Long-term with HIV

Last updated: October 2022

Sitting in a chair at the local clinic, I received a diagnosis of HIV in 2007. Having accepted and come terms with the fact I am HIV-positive, a new reality of living with this chronic condition after 15 years, is now at the forefront; and posing a new challenge for both doctors and patients, aging with HIV.

This virus is becoming a double edge sword of sorts; in regards to long-term treatment, medication side effects, and a continual immune system response to HIV, which leads to chronic body inflammation. As a result of the combination of these things, those of us living with HIV face the potential of new health issues and complications, to both our physical and mental well-being; due to non- AIDS related illnesses.

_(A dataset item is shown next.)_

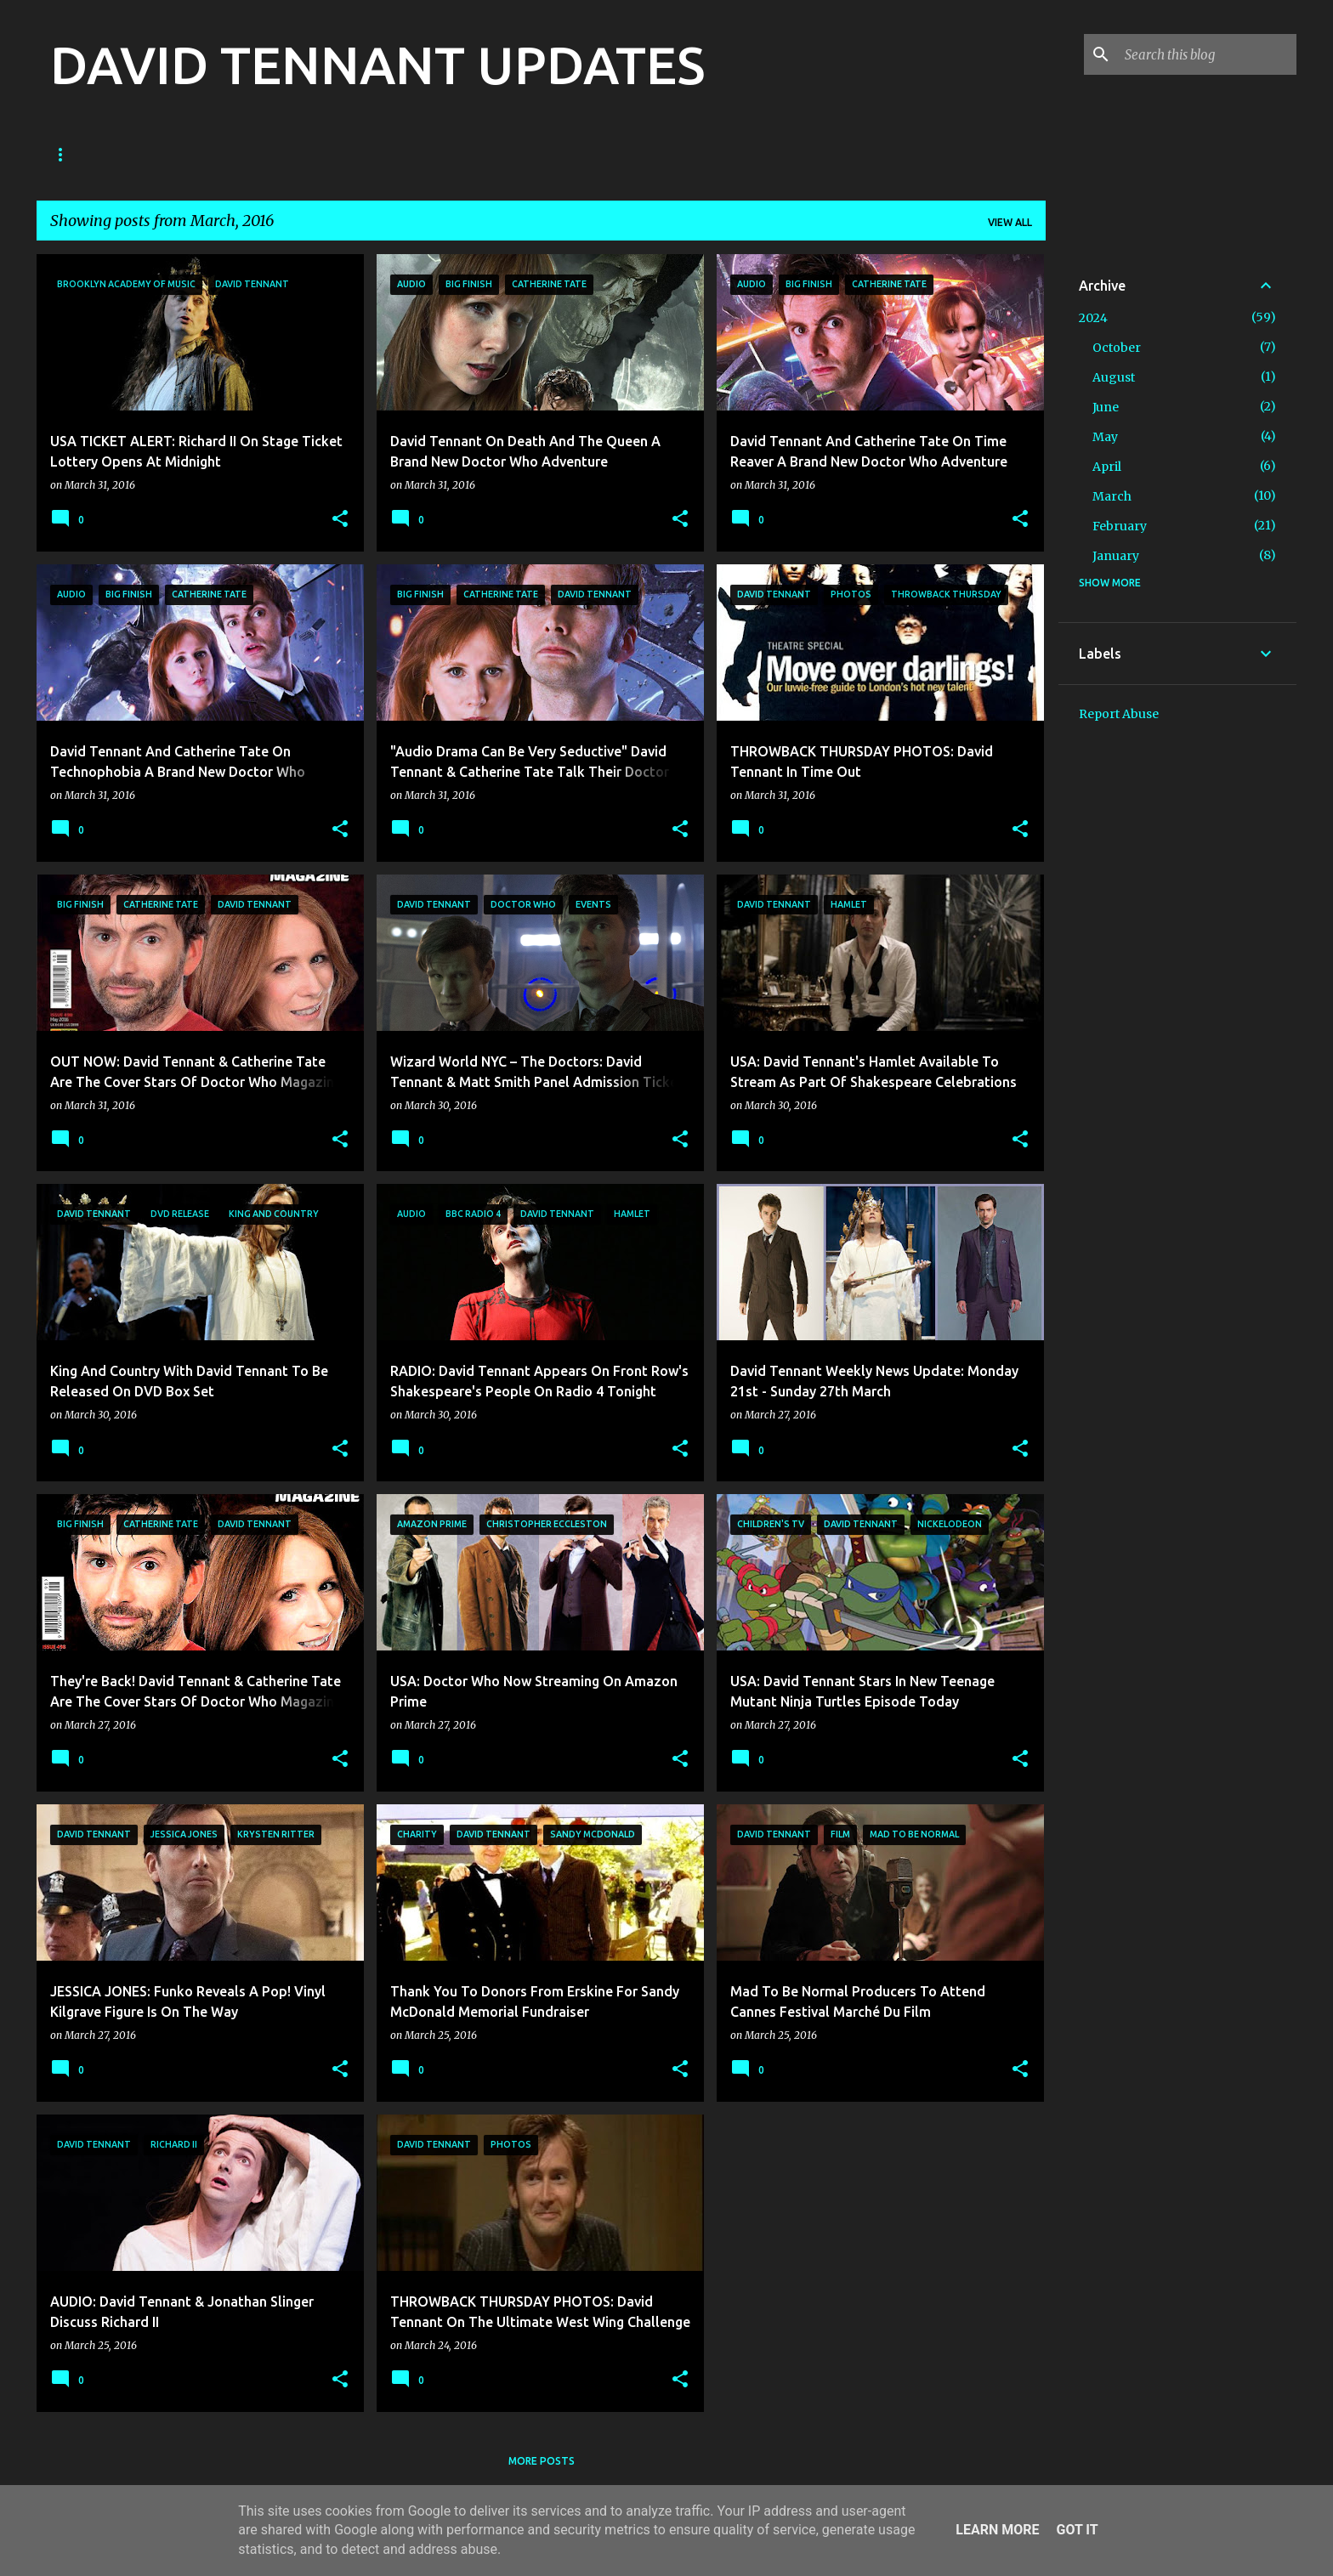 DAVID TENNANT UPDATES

These chronic conditions are seen in older adults and seniors, and are now being diagnosed in HIV patients under the age of 50.

Premature aging and HIV

Why? New research shows that HIV causes age acceleration of the body; and most critically, of the organs. Whether one is newly diagnosed with HIV or has had this virus over a long period of time, aging has given rise to additional fears, anxieties, and uncertainties, aside from HIV itself; a "second acceptance" of this chronic condition, and a second opportunity to realize and witness to others, how courageous, strong, persevering, and amazing individuals we are; living our lives to the fullest.

The challenges of comorbidity or multimorbidity; in combination with common and general issues experienced by those of us who are HIV-positive, (fatigue, sleep troubles, weight gain, etc.) can prove to be a long and rocky path to be walked. This being said, the progress and success achieved over the last 26 years in the advancement of treatment, has been absolutely amazing; and it is a blessing in disguise to have HIV if one is infected, at this time in history.

Arteriosclerosis and then osteoporosis

Every person's body makeup and chemistry varies among individuals; as genes, hereditary factors, medications taken, and the body's response to HIV itself, are each a factor; and play their role in the overall health, quality of life, and life expectancy of those in our community. Upon my diagnosis of arteriosclerosis and then osteoporosis, it was a time for me to regroup mentally and emotionally, while continuing forward in my physical care; the best I could and still do. My aging with HIV hasn't gone as I obviously expected, but HIV is a cunning, tricky, persistent, and unpredictable virus to have.

I do sometimes think about my physical health as a whole in light of my turning just 44 years old, in the coming month; in regards to my quality of life and life expectancy. How will things be in five or ten years, taking into account the changes and adjustments I have already made due to my multimorbidity?

In the end, my life continues to be a blessing. I will always have the present moment as long as I am still here. That is enough for me.